If desired the cigar can be modified so the end operation is either a soft-clip or a match, this makes the
alignment cigar resemble those produced by bwa, for example:

.. code-block:: python

    pattern = "AAAAACCTTTTTAAAAAA"
    text = "GGCCAAAAACCAAAAAA"
    a = WavefrontAligner(pattern)

    res = a(text, clip_cigar=False)
    print(cigartuples_to_str(res.cigartuples))
    >>> 4I7M5D6M

    res(text, clip_cigar=True)
    print(cigartuples_to_str(res.cigartuples))
    >>> 4S7M5D6M


An experimental feature is to trim short matches at the end of alignments.

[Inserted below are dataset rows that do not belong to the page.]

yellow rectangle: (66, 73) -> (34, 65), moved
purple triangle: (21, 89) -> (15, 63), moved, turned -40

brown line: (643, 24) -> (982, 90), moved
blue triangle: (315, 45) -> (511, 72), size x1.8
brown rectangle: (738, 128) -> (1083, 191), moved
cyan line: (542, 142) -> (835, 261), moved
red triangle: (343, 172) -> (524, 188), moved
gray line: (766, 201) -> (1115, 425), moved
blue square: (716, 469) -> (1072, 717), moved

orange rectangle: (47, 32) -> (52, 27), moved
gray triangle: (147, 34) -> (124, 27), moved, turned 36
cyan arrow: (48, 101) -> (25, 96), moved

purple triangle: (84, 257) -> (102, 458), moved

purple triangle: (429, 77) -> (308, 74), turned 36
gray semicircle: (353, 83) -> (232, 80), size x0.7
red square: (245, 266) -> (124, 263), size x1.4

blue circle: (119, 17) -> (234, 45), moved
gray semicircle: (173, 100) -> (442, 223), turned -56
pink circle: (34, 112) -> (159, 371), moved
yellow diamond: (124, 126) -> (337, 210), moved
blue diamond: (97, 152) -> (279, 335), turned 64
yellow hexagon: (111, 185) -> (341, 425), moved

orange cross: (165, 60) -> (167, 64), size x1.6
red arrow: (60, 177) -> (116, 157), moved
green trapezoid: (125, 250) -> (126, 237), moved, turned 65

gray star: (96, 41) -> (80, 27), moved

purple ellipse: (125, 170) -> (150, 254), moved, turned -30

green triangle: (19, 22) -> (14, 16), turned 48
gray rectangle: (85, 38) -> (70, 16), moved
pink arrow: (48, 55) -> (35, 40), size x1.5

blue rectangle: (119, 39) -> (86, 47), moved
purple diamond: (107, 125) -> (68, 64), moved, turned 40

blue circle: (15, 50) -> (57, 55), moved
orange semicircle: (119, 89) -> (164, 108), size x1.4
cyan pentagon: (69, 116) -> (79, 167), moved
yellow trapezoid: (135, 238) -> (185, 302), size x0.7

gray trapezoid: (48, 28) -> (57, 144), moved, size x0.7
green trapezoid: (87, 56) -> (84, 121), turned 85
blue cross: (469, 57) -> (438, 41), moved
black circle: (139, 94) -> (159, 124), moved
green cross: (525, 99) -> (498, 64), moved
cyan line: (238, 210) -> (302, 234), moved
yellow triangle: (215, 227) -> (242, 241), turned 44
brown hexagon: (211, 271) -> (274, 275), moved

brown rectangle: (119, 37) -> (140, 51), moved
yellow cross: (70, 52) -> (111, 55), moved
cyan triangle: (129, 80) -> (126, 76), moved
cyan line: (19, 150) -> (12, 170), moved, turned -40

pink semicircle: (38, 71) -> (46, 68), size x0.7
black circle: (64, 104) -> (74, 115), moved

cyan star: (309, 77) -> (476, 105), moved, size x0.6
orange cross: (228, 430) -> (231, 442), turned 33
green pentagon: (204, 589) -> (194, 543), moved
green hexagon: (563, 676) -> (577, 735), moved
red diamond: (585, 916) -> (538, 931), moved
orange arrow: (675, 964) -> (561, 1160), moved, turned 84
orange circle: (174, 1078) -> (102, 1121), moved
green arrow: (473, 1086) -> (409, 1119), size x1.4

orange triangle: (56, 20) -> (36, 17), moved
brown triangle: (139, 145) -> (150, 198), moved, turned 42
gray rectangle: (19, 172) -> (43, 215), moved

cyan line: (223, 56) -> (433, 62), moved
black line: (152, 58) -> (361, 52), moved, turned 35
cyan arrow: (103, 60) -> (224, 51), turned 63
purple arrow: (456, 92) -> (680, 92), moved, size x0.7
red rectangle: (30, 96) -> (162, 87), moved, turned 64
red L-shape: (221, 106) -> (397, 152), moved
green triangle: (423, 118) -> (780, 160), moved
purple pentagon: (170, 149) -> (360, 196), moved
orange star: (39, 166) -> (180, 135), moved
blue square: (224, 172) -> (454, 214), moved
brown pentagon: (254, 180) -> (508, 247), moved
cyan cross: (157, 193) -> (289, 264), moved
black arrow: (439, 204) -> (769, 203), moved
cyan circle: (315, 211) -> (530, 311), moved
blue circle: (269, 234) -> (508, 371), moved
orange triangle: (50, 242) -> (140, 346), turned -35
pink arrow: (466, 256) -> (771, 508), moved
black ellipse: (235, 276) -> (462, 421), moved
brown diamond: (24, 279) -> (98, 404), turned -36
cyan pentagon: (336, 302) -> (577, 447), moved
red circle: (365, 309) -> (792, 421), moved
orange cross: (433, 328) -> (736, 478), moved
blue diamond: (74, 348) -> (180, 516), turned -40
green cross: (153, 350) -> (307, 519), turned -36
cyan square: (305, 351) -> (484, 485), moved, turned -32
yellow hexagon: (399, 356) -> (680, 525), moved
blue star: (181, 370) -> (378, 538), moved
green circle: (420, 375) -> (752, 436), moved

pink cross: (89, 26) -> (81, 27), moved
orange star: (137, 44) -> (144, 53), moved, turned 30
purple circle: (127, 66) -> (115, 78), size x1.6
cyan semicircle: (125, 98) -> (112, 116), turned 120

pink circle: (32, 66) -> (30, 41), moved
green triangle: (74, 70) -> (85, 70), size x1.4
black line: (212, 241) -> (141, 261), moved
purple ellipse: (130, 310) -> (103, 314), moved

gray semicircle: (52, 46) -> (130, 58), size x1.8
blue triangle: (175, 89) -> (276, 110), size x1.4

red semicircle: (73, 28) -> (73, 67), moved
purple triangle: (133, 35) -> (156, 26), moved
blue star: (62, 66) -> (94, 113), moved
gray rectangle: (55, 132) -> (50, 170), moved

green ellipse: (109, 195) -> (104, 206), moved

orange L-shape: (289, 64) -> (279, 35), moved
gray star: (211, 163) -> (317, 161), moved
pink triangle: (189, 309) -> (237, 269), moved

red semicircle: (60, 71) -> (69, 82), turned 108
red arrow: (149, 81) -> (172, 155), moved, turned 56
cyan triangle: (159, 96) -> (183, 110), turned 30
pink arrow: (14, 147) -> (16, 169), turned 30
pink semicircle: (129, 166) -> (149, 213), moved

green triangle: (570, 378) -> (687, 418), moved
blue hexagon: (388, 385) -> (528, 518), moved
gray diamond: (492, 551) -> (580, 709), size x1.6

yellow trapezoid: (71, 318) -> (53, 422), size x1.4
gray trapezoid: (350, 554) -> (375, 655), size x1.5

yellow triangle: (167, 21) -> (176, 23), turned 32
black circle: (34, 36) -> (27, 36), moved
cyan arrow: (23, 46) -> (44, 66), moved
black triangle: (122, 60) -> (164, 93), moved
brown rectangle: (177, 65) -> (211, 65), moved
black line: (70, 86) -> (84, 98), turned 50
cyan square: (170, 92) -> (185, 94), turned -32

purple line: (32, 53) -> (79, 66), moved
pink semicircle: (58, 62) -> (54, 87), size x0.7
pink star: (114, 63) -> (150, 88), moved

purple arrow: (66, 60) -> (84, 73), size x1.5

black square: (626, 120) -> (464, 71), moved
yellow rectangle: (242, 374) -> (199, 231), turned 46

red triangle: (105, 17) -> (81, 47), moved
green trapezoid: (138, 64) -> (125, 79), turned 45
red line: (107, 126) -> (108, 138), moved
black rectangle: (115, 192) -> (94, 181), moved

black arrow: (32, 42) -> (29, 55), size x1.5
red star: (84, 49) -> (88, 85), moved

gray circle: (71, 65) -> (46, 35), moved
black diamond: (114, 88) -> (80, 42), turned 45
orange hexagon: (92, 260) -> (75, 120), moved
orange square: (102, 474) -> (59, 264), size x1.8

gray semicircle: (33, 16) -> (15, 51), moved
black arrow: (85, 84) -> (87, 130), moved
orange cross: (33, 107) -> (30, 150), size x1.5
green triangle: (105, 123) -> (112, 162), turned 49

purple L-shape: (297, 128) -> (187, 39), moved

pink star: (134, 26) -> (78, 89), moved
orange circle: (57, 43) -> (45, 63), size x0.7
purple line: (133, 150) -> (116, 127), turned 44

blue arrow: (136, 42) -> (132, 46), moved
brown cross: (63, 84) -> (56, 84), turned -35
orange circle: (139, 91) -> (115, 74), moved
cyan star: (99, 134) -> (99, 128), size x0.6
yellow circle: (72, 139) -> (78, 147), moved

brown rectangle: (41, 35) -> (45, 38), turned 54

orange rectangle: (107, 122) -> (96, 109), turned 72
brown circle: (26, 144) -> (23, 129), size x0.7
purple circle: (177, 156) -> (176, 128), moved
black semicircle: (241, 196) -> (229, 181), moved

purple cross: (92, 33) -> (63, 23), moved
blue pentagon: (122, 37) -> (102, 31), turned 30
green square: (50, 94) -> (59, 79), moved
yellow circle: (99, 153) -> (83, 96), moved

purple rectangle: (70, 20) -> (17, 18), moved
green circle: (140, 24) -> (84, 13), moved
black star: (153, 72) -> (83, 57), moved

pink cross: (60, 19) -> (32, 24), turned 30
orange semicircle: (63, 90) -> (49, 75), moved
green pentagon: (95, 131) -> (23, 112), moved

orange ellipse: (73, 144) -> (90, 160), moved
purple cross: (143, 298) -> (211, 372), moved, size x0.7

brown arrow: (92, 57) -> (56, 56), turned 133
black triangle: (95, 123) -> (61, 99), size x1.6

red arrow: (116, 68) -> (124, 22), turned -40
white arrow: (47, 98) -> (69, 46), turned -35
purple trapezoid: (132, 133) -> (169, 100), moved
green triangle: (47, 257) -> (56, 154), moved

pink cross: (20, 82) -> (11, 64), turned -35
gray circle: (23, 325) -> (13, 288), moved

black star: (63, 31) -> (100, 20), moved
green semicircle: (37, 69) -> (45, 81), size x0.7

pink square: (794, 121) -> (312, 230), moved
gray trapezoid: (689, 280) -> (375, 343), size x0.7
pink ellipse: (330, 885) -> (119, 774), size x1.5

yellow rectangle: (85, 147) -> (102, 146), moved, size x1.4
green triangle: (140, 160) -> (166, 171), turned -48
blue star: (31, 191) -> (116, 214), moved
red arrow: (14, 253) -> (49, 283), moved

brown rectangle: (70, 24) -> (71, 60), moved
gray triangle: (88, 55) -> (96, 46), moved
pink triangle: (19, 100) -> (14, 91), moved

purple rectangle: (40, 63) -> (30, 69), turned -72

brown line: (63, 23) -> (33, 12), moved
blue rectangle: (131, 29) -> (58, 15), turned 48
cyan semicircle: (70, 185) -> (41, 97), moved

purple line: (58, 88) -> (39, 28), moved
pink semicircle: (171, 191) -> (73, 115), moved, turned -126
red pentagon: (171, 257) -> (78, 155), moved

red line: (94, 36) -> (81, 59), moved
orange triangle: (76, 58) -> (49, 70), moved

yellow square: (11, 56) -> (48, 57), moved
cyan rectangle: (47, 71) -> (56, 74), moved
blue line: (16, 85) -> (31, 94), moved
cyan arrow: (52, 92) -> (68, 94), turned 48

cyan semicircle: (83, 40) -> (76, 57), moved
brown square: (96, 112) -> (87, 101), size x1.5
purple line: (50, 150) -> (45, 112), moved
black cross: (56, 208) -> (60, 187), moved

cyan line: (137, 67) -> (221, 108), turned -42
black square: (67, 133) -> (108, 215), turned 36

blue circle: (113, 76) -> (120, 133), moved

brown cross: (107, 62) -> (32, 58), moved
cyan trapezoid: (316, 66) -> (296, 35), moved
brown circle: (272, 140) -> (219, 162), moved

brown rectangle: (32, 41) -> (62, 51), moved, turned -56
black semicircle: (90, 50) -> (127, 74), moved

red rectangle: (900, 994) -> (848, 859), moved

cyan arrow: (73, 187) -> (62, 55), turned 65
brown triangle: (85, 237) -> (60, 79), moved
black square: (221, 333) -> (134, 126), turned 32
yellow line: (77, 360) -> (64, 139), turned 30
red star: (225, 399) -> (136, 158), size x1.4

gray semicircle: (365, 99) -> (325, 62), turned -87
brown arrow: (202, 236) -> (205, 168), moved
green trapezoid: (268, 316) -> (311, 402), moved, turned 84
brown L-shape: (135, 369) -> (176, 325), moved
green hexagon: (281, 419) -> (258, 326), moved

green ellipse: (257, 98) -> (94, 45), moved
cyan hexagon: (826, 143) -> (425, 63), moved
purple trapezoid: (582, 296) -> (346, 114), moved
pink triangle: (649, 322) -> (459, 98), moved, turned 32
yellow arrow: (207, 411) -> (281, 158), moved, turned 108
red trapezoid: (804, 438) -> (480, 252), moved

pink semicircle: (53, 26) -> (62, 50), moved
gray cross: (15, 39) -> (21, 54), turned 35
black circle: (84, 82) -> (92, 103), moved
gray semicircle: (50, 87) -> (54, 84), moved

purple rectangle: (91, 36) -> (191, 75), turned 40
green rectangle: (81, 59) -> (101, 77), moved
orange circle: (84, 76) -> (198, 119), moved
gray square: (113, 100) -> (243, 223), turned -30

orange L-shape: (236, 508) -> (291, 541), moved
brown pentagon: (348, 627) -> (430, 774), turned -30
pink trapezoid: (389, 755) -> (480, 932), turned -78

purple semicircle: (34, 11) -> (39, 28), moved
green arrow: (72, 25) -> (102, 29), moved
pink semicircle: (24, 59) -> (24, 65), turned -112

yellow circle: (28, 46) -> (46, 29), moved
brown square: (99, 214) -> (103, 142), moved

This results in alignments that approximate local alignments:

.. code-block:: python

    pattern = "AAAAAAAAAAAACCTTTTAAAAAAGAAAAAAA"
    text = "ACCCCCCCCCCCAAAAACCAAAAAAAAAAAAA"
    a = WavefrontAligner(pattern)

    # The unmodified cigar may have short matches at the end:
    res = a(text, clip_cigar=False)
    res.cigartuples
    >>> [(0, 1), (1, 5), (8, 6), (0, 7), (2, 5), (0, 5), (8, 1), (0, 7)]
    res.aligned_text
    >>> ACCCCCCCCCCCAAAAACCAAAAAAAAAAAAA
    res.text_start, res.text_end
    >>> 0, 32

    # The minimum allowed block of matches can be set at e.g. 5 bp, which will trim off short matches
    res = a(text, clip_cigar=True, min_aligned_bases_left=5, min_aligned_bases_right=5)
    res.cigartuples
    >>> [(4, 12), (0, 7), (2, 5), (0, 5), (8, 1), (0, 7)]
    res.aligned_text
    >>> AAAAACCAAAAAAAAAAAAA
    res.text_start, res.text_end
    >>> 12, 32

    # Mismatch operations X can also be elided, note this occurs after the clip_cigar stage
    res = a(text, clip_cigar=True, min_aligned_bases_left=5, min_aligned_bases_right=5, elide_mismatches=True)
    res.cigartuples
    >>> [(4, 12), (0, 7), (2, 5), (0, 13)]
    res.aligned_text
    >>> AAAAACCAAAAAAAAAAAAA

Notes: The alignment score is not modified currently by trimming the cigar, however the pattern_start, pattern_end,
test_start and text_end are modified when the cigar is modified.